From April 2006 to October 2008, he worked as a cameraperson in Nepal television where he captured footage of the 2006 demonstrations against the king’s autocracy. Kafle, at the time served as a stringer cameraman for NTV and filmed for popular film based programs Hamro Cinema and Hitmix. From July 2007 to July 2012, he worked as a cameraperson and reporter in Channel Nepal television for the daily program M3 and TV programs like Parda, Jyotis Bigyan, Ghumgham and Saptarangi. His career took a significant turn when he got appointed as the photography officer at the Office of the Prime Minister and Council of Ministers of Nepal where he was a sole photographer responsible for documenting daily formal programs, managing live video telecast, updating the prime minister’s personal website and social media platforms. This pivotal position showcased his exceptional talent and solidified his reputation in the field. Photographs captured by Rajan then are also used at present as file photos in news and political features.
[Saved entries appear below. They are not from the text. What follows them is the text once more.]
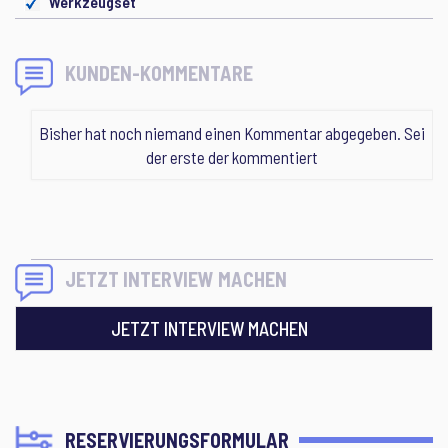
Werkzeugset
KUNDEN-KOMMENTARE
Bisher hat noch niemand einen Kommentar abgegeben. Sei
der erste der kommentiert
JETZT INTERVIEW MACHEN
JETZT INTERVIEW MACHEN
RESERVIERUNGSFORMULAR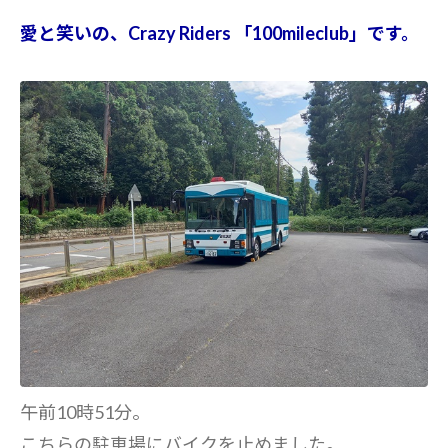
愛と笑いの、Crazy Riders 「100mileclub」です。
午前10時51分。
こちらの駐車場にバイクを止めました。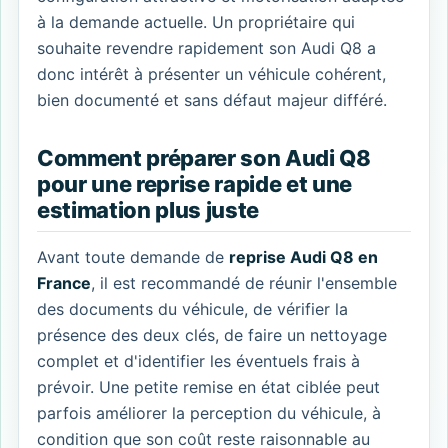
à la demande actuelle. Un propriétaire qui
souhaite revendre rapidement son Audi Q8 a
donc intérêt à présenter un véhicule cohérent,
bien documenté et sans défaut majeur différé.
Comment préparer son Audi Q8
pour une reprise rapide et une
estimation plus juste
Avant toute demande de
reprise Audi Q8 en
France
, il est recommandé de réunir l'ensemble
des documents du véhicule, de vérifier la
présence des deux clés, de faire un nettoyage
complet et d'identifier les éventuels frais à
prévoir. Une petite remise en état ciblée peut
parfois améliorer la perception du véhicule, à
condition que son coût reste raisonnable au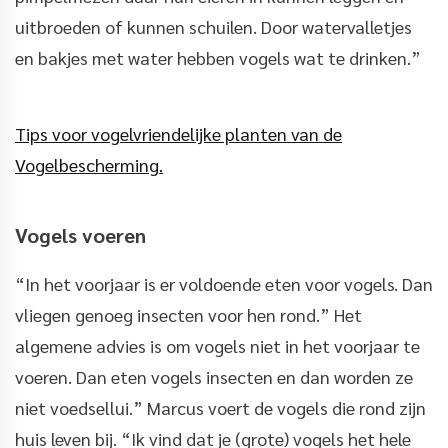
uitbroeden of kunnen schuilen. Door watervalletjes
en bakjes met water hebben vogels wat te drinken.”
Tips voor vogelvriendelijke planten van de
Vogelbescherming.
Vogels voeren
“In het voorjaar is er voldoende eten voor vogels. Dan
vliegen genoeg insecten voor hen rond.” Het
algemene advies is om vogels niet in het voorjaar te
voeren. Dan eten vogels insecten en dan worden ze
niet voedsellui.” Marcus voert de vogels die rond zijn
huis leven bij. “Ik vind dat je (grote) vogels het hele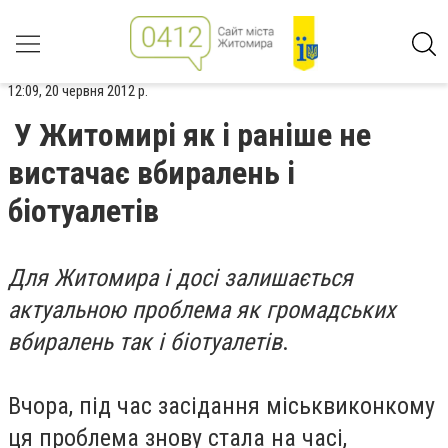
12:09, 20 червня 2012 р.
У Житомирі як і раніше не
вистачає вбиралень і
біотуалетів
Для Житомира і досі залишається
актуальною проблема як громадських
вбиралень так і біотуалетів
.
Вчора, під час засідання міськвиконкому
ця проблема знову стала на часі,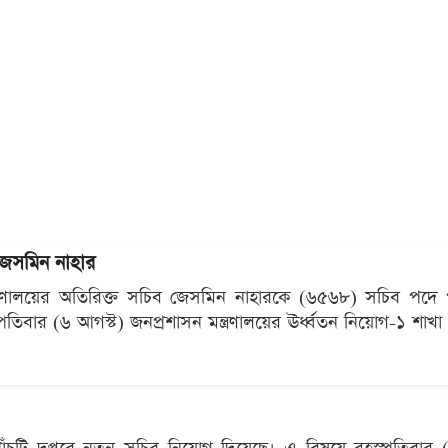
 জেসমিন নাহার
র মন্ত্রণালয়ের অতিরিক্ত সচিব জেসমিন নাহারকে (৬৫৬৮) সচিব পদে প
িবার (৬ আগস্ট) জনপ্রশাসন মন্ত্রণালয়ের ঊর্ধ্বতন নিয়োগ-১ শাখা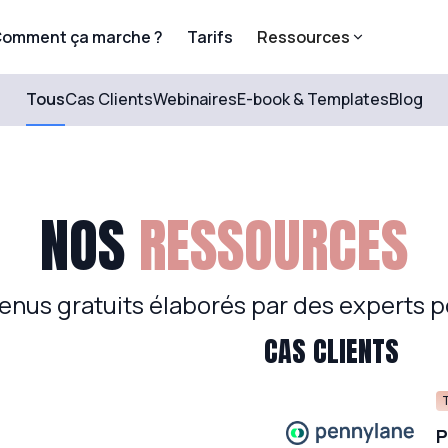
omment ça marche ?
Tarifs
Ressources
Tous
Cas Clients
Webinaires
E-book & Templates
Blog
NOS
RESSOURCES
nus gratuits élaborés par des experts po
CAS CLIENTS
P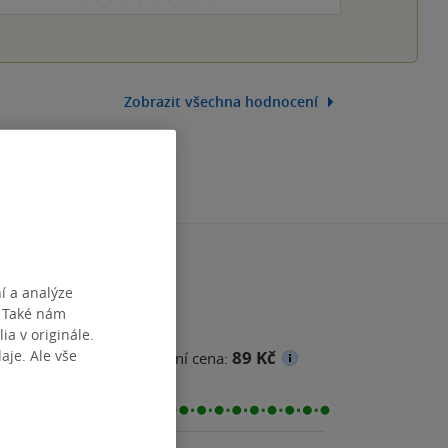
Zobrazit všechna hodnocení
í a analýze
. Také nám
ia v originále.
je. Ale vše
89 Kč
ena
Minimální prodejní cena: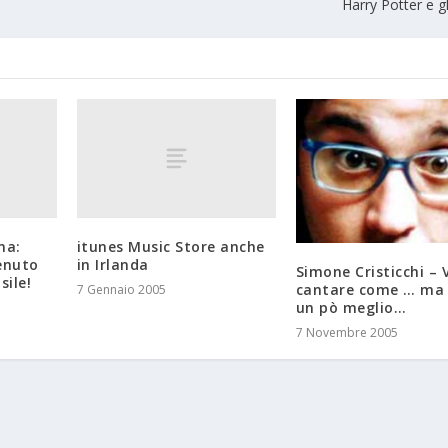
Harry Potter e gl
ma:
itunes Music Store anche
enuto
in Irlanda
Simone Cristicchi – 
ile!
cantare come … ma 
7 Gennaio 2005
un pò meglio…
7 Novembre 2005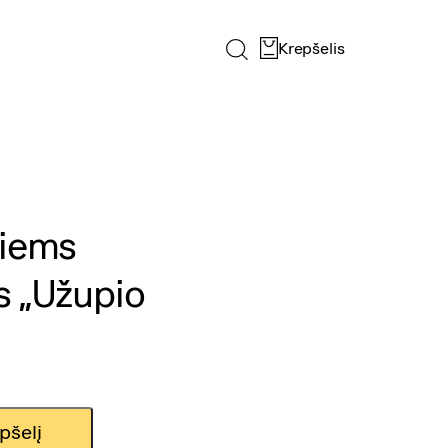
Krepšelis
niems
s „Užupio
epšelį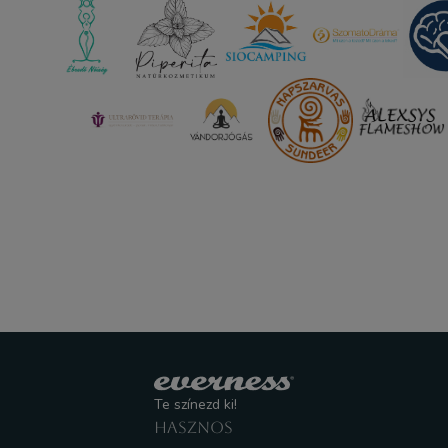
Te színezd ki!
HASZNOS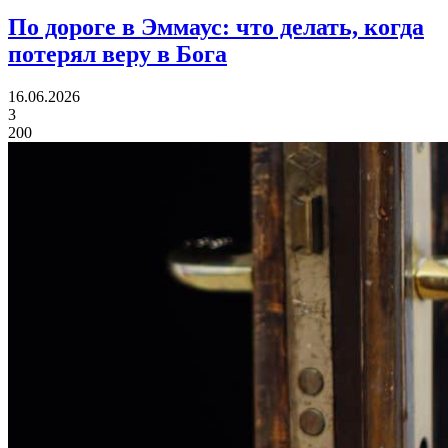
По дороге в Эммаус:
что делать, когда
потерял веру в Бога
16.06.2026
3
200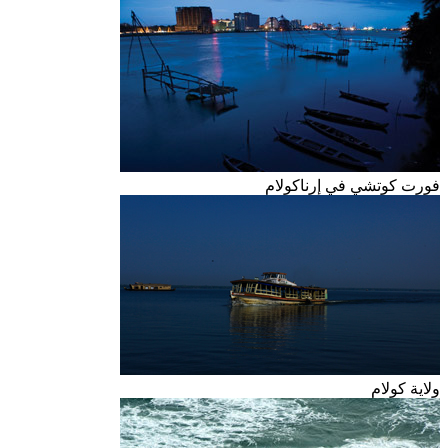
فورت كوتشي في إرناكولام
ولاية كولام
== Career in Nepalese TV Industry ==
Rajan Kafle brought his cinematographic expertise to the forefront in several Nepali TV programs leaving an indelible mark on the Nepalese television industry.
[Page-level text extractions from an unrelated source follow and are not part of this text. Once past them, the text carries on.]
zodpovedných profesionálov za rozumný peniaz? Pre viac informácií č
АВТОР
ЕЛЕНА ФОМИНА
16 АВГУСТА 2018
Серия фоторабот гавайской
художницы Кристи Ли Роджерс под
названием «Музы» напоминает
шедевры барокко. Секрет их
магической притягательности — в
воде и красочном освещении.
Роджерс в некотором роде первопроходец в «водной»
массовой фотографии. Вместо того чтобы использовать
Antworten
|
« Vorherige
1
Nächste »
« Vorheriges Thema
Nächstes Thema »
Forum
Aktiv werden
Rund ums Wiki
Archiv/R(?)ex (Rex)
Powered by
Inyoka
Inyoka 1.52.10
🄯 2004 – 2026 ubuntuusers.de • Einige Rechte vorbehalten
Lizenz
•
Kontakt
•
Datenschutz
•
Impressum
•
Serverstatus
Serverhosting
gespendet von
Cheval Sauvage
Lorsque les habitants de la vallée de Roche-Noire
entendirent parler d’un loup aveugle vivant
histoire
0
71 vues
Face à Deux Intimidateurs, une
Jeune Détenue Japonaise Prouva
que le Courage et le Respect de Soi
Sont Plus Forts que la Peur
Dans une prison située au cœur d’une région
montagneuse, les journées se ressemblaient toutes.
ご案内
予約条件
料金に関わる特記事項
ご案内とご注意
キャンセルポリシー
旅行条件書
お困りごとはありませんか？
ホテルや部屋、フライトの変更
| TV Program | Year | Aired On |
|---|---|---|
| Lakshya | 2002 | Nepal Television |
| Hamro Cinema | 2005 | Nepal Television |
| Parichaya | 2005 | Nepal Television |
| Jire Khurshani | 2007 | Nepal Television |
| Meri Bassai | 2008 | Nepal Television |
| M3 | 2008 | Channel Nepal |
| Rajatpat | 2008 | Kantipur Television |
| Parda | 2010 | Nepal Television |
| Na Lekheyako Saino | 2004 | Kantipur Television |

== Cinematography ==
Rajan Kafle has also picturized a few documentary films offering unique insights into various facets of Nepali society and culture.
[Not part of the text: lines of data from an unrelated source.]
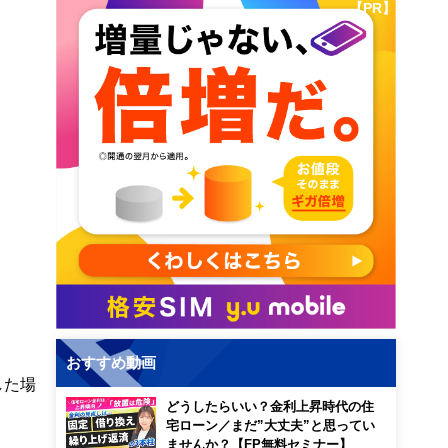
【PR】
おすすめ動画
した場
どうしたらいい？金利上昇時代の住
宅ローン／まだ”大丈夫”と思ってい
ませんか？【FP無料セミナー】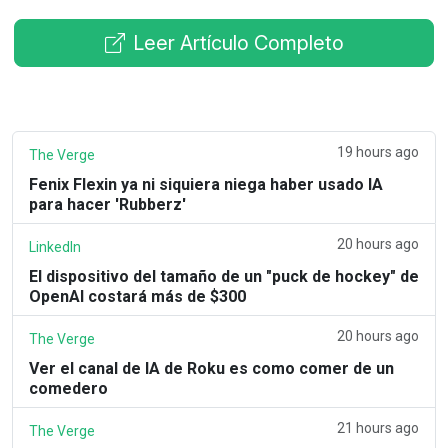
Leer Artículo Completo
19 hours ago
The Verge
Fenix Flexin ya ni siquiera niega haber usado IA
para hacer 'Rubberz'
20 hours ago
LinkedIn
El dispositivo del tamaño de un "puck de hockey" de
OpenAI costará más de $300
20 hours ago
The Verge
Ver el canal de IA de Roku es como comer de un
comedero
21 hours ago
The Verge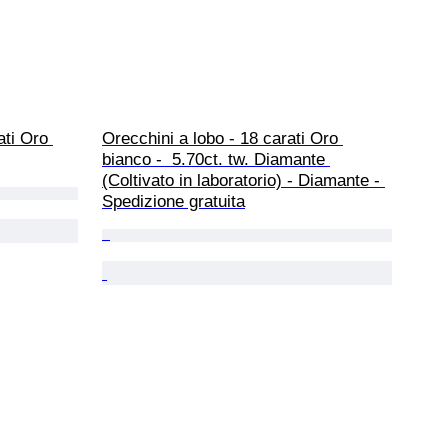
ati Oro 
Orecchini a lobo - 18 carati Oro 
bianco -  5.70ct. tw. Diamante 
(Coltivato in laboratorio) - Diamante - 
Spedizione gratuita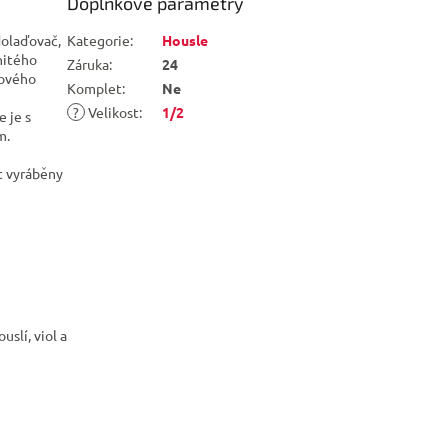
Doplňkové parametry
dolaďovač,
Kategorie
:
Housle
nitého
Záruka
:
24
nového
Komplet
:
Ne
?
Velikost
:
1/2
 je s
m.
ýt vyráběny
slí, viol a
| Documentary Title | Year | Subject |
|---|---|---|
| Gasifire | 2009 | Exploration of innovative method of producing electricity by rice husks |
| Mallaz | 2010 | Highlights challenges and success of rural irrigation project challenges and successes |
| Pact | 2011 | Revolutionary agricultural project |
| Beyond The Boundary | 2010 | Journey of Nepal's Men's Cricket Team |
| A New Horizon | 2012 | Journey of Nepal’s Women's Cricket Team |
| Rainbow Field | 2012 | LGBTIQ+ sports journey |
| 32 Yard | 2015 | International journey of Nepal’s cricket team |
| Chaupadi | 2018 | Harmful tradition in Western rural Nepal about women's menstruation |
| Prema Shah | 2019 | Biopic of literary icon Late Prema Shah |
| Yarsha | 2013 | Yarsagumba phenomenon, shot at elevations from 4000 to 5000 meter |

==Awards==
Kafle has received a few awards in respect of his camera works. For his works in the year 2022, he was honored with the ‘Outstanding Youth Photojournalism Award 2079’ by Reporters Club Nepal on the occasion of the organization’s 25th anniversary. He also has been awarded with Wedding Photographer of the year Award (2013), Entertainment Photojournalism Award (2018) and Outstanding Photojournalist Excellency Award (2019).